* [Raw data]:
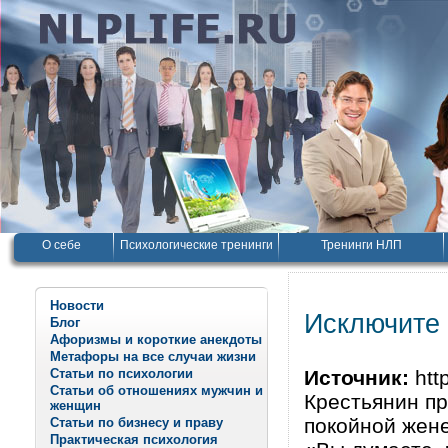
О себе
Психологические тренинги
Тренинги НЛП
Новости
Исключите 
Блог
Афоризмы и короткие анекдоты
Метафоры на все случаи жизни
Статьи по психологии
Источник:
http
Статьи об отношениях мужчин и
Крестьянин пр
женщин
покойной жене
Статьи по бизнесу и праву
Практическая психология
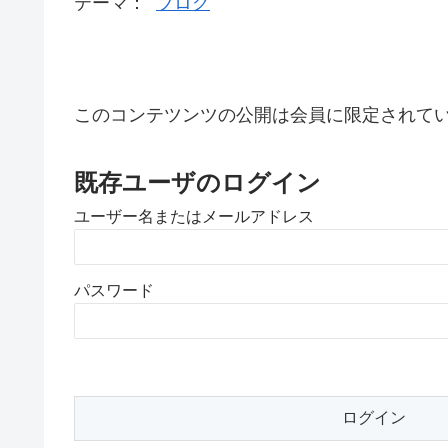
テーマ：
ブログ
このコンテツンツの公開は会員に限定されて
既存ユーザのログイン
ユーザー名またはメールアドレス
パスワード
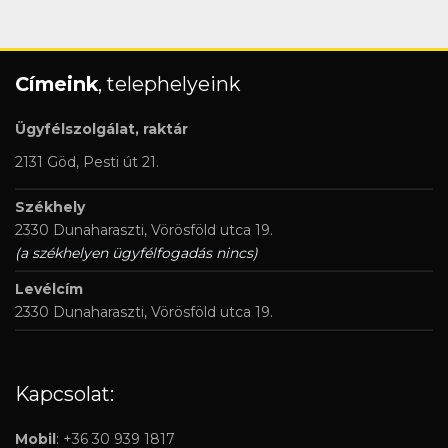
Címeink
, telephelyeink
Ügyfélszolgálat, raktár
2131 Göd, Pesti út 21.
Székhely
2330 Dunaharaszti, Vörösföld utca 19.
(a székhelyen ügyfélfogadás nincs)
Levélcím
2330 Dunaharaszti, Vörösföld utca 19.
Kapcsolat:
Mobil
: +36 30 939 1817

* [Exercise instructions]: Leave out the images and copy all remaining data word for word.

* [Solution to the exercise]:
О себе
Психологические тренинги
Тренинги НЛП
Новости
Исключите 
Блог
Афоризмы и короткие анекдоты
Метафоры на все случаи жизни
Статьи по психологии
Источник:
http
Статьи об отношениях мужчин и
Крестьянин пр
женщин
покойной жене
Статьи по бизнесу и праву
Практическая психология
テーマ：
ブログ
このコンテツンツの公開は会員に限定されて
既存ユーザのログイン
ユーザー名またはメールアドレス
パスワード
Címeink
, telephelyeink
Ügyfélszolgálat, raktár
2131 Göd, Pesti út 21.
Székhely
2330 Dunaharaszti, Vörösföld utca 19.
(a székhelyen ügyfélfogadás nincs)
Levélcím
2330 Dunaharaszti, Vörösföld utca 19.
Kapcsolat:
Mobil
: +36 30 939 1817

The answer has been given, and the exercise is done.